The records —
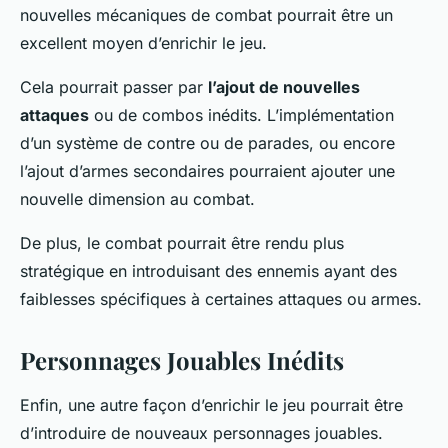
nouvelles mécaniques de combat pourrait être un
excellent moyen d’enrichir le jeu.
Cela pourrait passer par
l’ajout de nouvelles
attaques
ou de combos inédits. L’implémentation
d’un système de contre ou de parades, ou encore
l’ajout d’armes secondaires pourraient ajouter une
nouvelle dimension au combat.
De plus, le combat pourrait être rendu plus
stratégique en introduisant des ennemis ayant des
faiblesses spécifiques à certaines attaques ou armes.
Personnages Jouables Inédits
Enfin, une autre façon d’enrichir le jeu pourrait être
d’introduire de nouveaux personnages jouables.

Task instructions —
Here the job is to output the lines from the top of the listing through the line holding "nouvelle dimension au combat.", word for word and without pictures.

The answer —
nouvelles mécaniques de combat pourrait être un
excellent moyen d’enrichir le jeu.
Cela pourrait passer par
l’ajout de nouvelles
attaques
ou de combos inédits. L’implémentation
d’un système de contre ou de parades, ou encore
l’ajout d’armes secondaires pourraient ajouter une
nouvelle dimension au combat.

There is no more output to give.